Below is a scatterplot created between the ‘Fare‘ and ‘Age‘ variables. Here the two variables are taken as Cartesian coordinates in the 2D space. But even 3D scatterplots are also possible.
plt.scatter(df['Age'], df['Fare'])
plt.title("Age Vs Fare")
plt.xlabel('Age')
plt.ylabel('Fare')
Creating a scatterplot matrix
If we want a glimpse of the joint distribution and one to one scatterplots among all combinations of the variables, a scatterplot matrix can be a good solution. The pairplot() function of the seaborn library does the job for us.
Below is an example with the scatter_var variable we created before with all the numerical variables in the data set.
sns.pairplot(df[scatter_var])
See the above scatterplot matrix, the diagonal plots are the distribution plot for the corresponding variables while the rest of the scatterplots are for each pair of the variables.
To conclude with I will discuss a very handy and useful function from Pandas.
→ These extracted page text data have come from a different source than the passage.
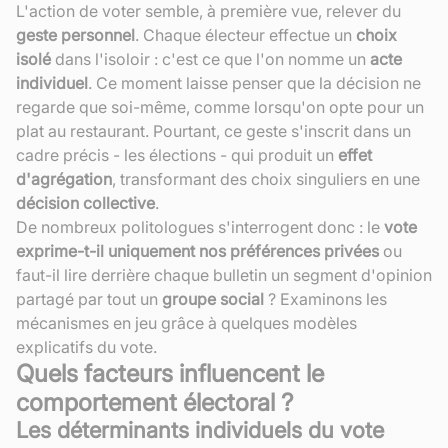
L'action de voter semble, à première vue, relever du
geste personnel
. Chaque électeur effectue un
choix
isolé
dans l'isoloir : c'est ce que l'on nomme un
acte
individuel
. Ce moment laisse penser que la décision ne
regarde que soi-même, comme lorsqu'on opte pour un
plat au restaurant. Pourtant, ce geste s'inscrit dans un
cadre précis - les élections - qui produit un
effet
d'agrégation
, transformant des choix singuliers en une
décision collective
.
De nombreux politologues s'interrogent donc : le
vote
exprime-t-il uniquement nos préférences privées
ou
faut-il lire derrière chaque bulletin un segment d'opinion
partagé par tout un
groupe social
? Examinons les
mécanismes en jeu grâce à quelques modèles
explicatifs du vote.
Quels facteurs influencent le
comportement électoral ?
Les déterminants individuels du vote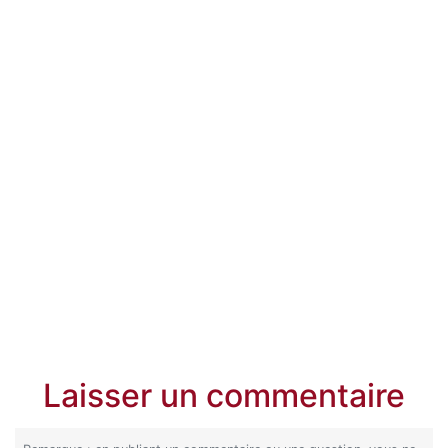
Laisser un commentaire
Pandas profiling can create a summary from the data set in a jiffy.
Pandas profiling
First of all you need to install the library using the pip command.
pip install pandas-profiling
It will take some time to install all its module. Once it gets installed then to execute it run the below line of codes. The ProfileReport() function creates the EDA_report and finally an interactive HTML file is created for the user.
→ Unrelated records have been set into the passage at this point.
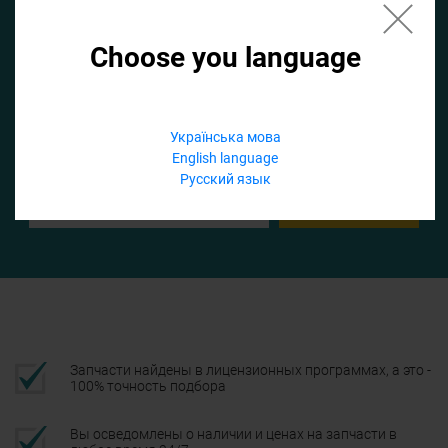
Choose you language
Если не заполнить по умолчанию найдем список для ТО
Добавить файл
Українська мова
English language
Телефон
Русский язык
Подтвердить
Запчасти найдены в лицензионных программах, а это -
100% точность подбора
Вы осведомлены о наличии и ценах на запчасти в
from pandas_profiling import ProfileReport
EDA_report = ProfileReport(df)
EDA_report.to_file(output_file='EDA.html')
It is a very helpful process to perform exploratory data analysis specially for those who does not very familiar to coding and statistical analysis and just want some basic idea about his data. The interactive report allows them to dig further to get a particular information.
Disadvantage
The main demerit of pandas profiler is it takes too much time to generate report when the data set is huge one. And many a time the practical real world data set has thousands of records. If you through the entire data set to the profiler you might get fustrated.
In this situation ideally you should use only a part of the data and generate the report. The random sample part from the whole dat set may also help you to have some idea about the variables of interest.
Conclusion
Exploratory data analysis is the key to know your data. Any data science task starts with data exploration. So, you need to be good at exploratory data analysis and it needs a lot of practice.
Although there are a lot of tools which can prepare a summary report from the data at once. Here I have also discussed Pandas profiling function which does all data exploration on your behalf. But my experience is, these are not that effective and may result in some misleading result in case the data is not filtered properly.
If you do the exploration by hand step by step, you may need to devote some more time, but in this way you become more familiar to the data. You get a good grasp about the variables which helps you in advance data science applications.
So, that’s all about exploratory data analysis using four popular python libraries. I have discussed every function with example which are generally required to explore any data set. Please let me know how you find this article and if I have missed anything here. I will certainly improve it according to your suggestions.